# Forum Home Renovation Demolition  Removing concrete around the house

## Addy

Hi All, 
First post. We will be extending the deck at the back of the house, moving the location of the gate and increasing the amount of grass in the backyard so we need to remove the concrete that is around the house as per the photos below. The concrete is also already cracked.
Questions: Do you think it's ok to remove the concrete all the way to the house?
Will we need to put new concrete blocks next to the house?
How do we manage the part of the concrete that the A/C compressor sits on? Is it ok to cut around the compressor and just leave that portion of concrete (and paint it and make it look nice in the process)?
I was thinking of just hiring a jackhammer and going to town on concrete. I've never done this before so any tips/critiques are more than welcome.  
Thanks 
Addy

----------


## OBBob

Those AC fans are actually quite light and they often just sit them on a pre-made concrete tile, so I think cutting neat square would be fine. You might find that if you start at the outside you may just be able to pull it up in sections with a crowbar. I'm not sure what protection you need from termites etc. in Perth i terms of going up to the house.

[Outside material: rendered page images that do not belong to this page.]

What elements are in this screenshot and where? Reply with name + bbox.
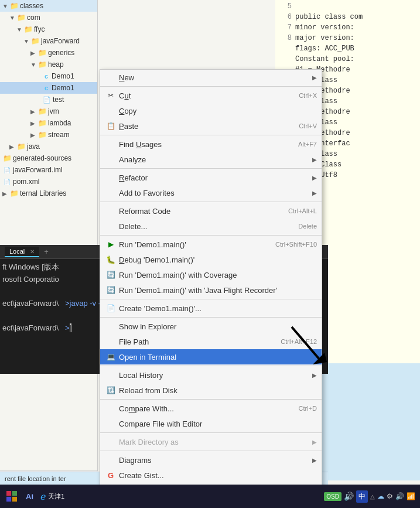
folder-icon: 📁 [9,1,19,11]
tree-label-demo1-second: Demo1 [52,84,74,92]
tree-item-com[interactable]: ▼ 📁 com [0,12,97,23]
menu-item-delete[interactable]: Delete... Delete [100,219,322,234]
tree-item-javaforward-iml[interactable]: 📄 javaForward.iml [0,164,97,176]
expand-arrow: ▶ [30,108,37,115]
menu-icon-run-coverage: 🔄 [105,269,117,281]
svg-line-0 [292,327,320,360]
menu-icon-compare-with [105,403,117,414]
tab-close-button[interactable]: ✕ [30,248,35,255]
folder-icon: 📁 [16,13,26,22]
menu-item-reformat[interactable]: Reformat Code Ctrl+Alt+L [100,203,322,219]
tab-add-button[interactable]: + [44,247,49,256]
menu-label-local-history: Local History [119,371,310,380]
menu-separator-4 [100,202,322,202]
tree-item-javaforward[interactable]: ▼ 📁 javaForward [0,35,97,47]
menu-arrow-refactor: ▶ [312,175,317,181]
code-line-4: 8 major version: [278,33,418,43]
menu-icon-add-favorites [105,187,117,199]
tree-item-lambda[interactable]: ▶ 📁 lambda [0,117,97,129]
tree-item-demo1-first[interactable]: c Demo1 [0,70,97,82]
menu-item-copy[interactable]: Copy [100,103,322,118]
menu-item-reload[interactable]: 🔃 Reload from Disk [100,383,322,398]
menu-item-compare-with[interactable]: Compare With... Ctrl+D [100,401,322,416]
tree-item-jvm[interactable]: ▶ 📁 jvm [0,105,97,117]
tree-label-classes: classes [20,2,43,10]
menu-item-mark-directory[interactable]: Mark Directory as ▶ [100,434,322,449]
menu-item-add-favorites[interactable]: Add to Favorites ▶ [100,185,322,200]
menu-item-create-gist-1[interactable]: G Create Gist... [100,468,322,483]
menu-label-create-gist-1: Create Gist... [119,471,317,480]
menu-shortcut-find-usages: Alt+F7 [298,141,317,148]
menu-item-analyze[interactable]: Analyze ▶ [100,152,322,167]
expand-arrow: ▼ [30,62,37,68]
line-number: 8 [278,34,292,42]
menu-icon-diagrams [105,454,117,466]
tree-label-demo1-first: Demo1 [52,72,74,80]
ie-icon: ℯ [40,491,46,502]
tab-label-local: Local [9,248,25,255]
folder-icon: 📁 [37,118,47,128]
tree-item-generics[interactable]: ▶ 📁 generics [0,47,97,59]
menu-separator-9 [100,399,322,400]
menu-separator-5 [100,235,322,236]
tree-item-stream[interactable]: ▶ 📁 stream [0,129,97,141]
tree-item-generated-sources[interactable]: 📁 generated-sources [0,152,97,164]
system-tray: OSD 🔊 中 △ ☁ ⚙ 🔊 📶 [319,485,420,508]
tree-item-java[interactable]: ▶ 📁 java [0,141,97,152]
menu-item-run-coverage[interactable]: 🔄 Run 'Demo1.main()' with Coverage [100,267,322,282]
menu-item-cut[interactable]: ✂ Cut Ctrl+X [100,88,322,103]
tree-item-pom-xml[interactable]: 📄 pom.xml [0,176,97,187]
expand-arrow: ▶ [30,120,37,127]
menu-item-local-history[interactable]: Local History ▶ [100,367,322,383]
svg-rect-2 [6,491,11,496]
tree-item-ffyc[interactable]: ▼ 📁 ffyc [0,23,97,35]
menu-item-paste[interactable]: 📋 Paste Ctrl+V [100,118,322,134]
menu-label-add-favorites: Add to Favorites [119,189,310,197]
folder-icon: 📁 [37,130,47,139]
pointer-arrow [287,322,334,369]
code-text: Constant pool: [278,55,354,63]
menu-item-find-usages[interactable]: Find Usages Alt+F7 [100,137,322,152]
tree-item-external-libraries[interactable]: ▶ 📁 ternal Libraries [0,187,97,199]
menu-item-refactor[interactable]: Refactor ▶ [100,170,322,185]
tree-item-demo1-second[interactable]: c Demo1 [0,82,97,94]
tree-item-classes[interactable]: ▼ 📁 classes [0,0,97,12]
tree-label-javaforward-iml: javaForward.iml [13,166,63,174]
menu-item-new[interactable]: New ▶ [100,70,322,85]
menu-item-diagrams[interactable]: Diagrams ▶ [100,452,322,468]
menu-item-debug[interactable]: 🐛 Debug 'Demo1.main()' [100,252,322,267]
menu-icon-show-explorer [105,321,117,332]
menu-item-run-jfr[interactable]: 🔄 Run 'Demo1.main()' with 'Java Flight R… [100,282,322,298]
svg-rect-5 [12,497,17,502]
menu-icon-run-jfr: 🔄 [105,284,117,296]
menu-separator-2 [100,135,322,135]
tree-item-test[interactable]: 📄 test [0,94,97,105]
menu-item-compare-editor[interactable]: Compare File with Editor [100,416,322,431]
status-bar-text: rent file location in ter [5,475,66,482]
osd-icon: OSD [324,492,342,501]
menu-icon-delete [105,220,117,232]
menu-separator-11 [100,451,322,451]
folder-icon: 📁 [37,48,47,57]
tree-label-ffyc: ffyc [34,25,45,33]
menu-item-create[interactable]: 📄 Create 'Demo1.main()'... [100,301,322,316]
code-line-5: flags: ACC_PUB [278,43,418,54]
network-icon: 🔊 [344,492,354,501]
code-text: flags: ACC_PUB [278,45,354,53]
tree-item-heap[interactable]: ▼ 📁 heap [0,59,97,70]
menu-arrow-local-history: ▶ [312,372,317,379]
expand-arrow: ▼ [9,15,16,21]
folder-icon: 📁 [23,25,33,34]
menu-label-compare-editor: Compare File with Editor [119,420,317,428]
terminal-tab-local[interactable]: Local ✕ [5,247,39,257]
windows-start-button[interactable] [0,485,23,508]
menu-item-run[interactable]: ▶ Run 'Demo1.main()' Ctrl+Shift+F10 [100,237,322,252]
code-text: major version: [295,34,354,42]
menu-icon-reformat [105,205,117,217]
menu-label-refactor: Refactor [119,173,310,182]
folder-icon: 📁 [16,142,26,151]
taskbar-item-ie[interactable]: ℯ 天津1 [36,485,69,508]
menu-icon-debug: 🐛 [105,254,117,265]
folder-icon: 📁 [37,107,47,116]
menu-separator-3 [100,168,322,169]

I wouldn't run grass up to the wall and there are requirements around timber separation from the structure depending on your area ... other will know.

----------


## Addy

Thanks for that OBBob. It's a very valid point about not going too close to the house with grass. We will be putting new concrete path next to the house (steps to the gate), something with a bit of texture. I think it has to be minimum of 900mm wide around the house.

----------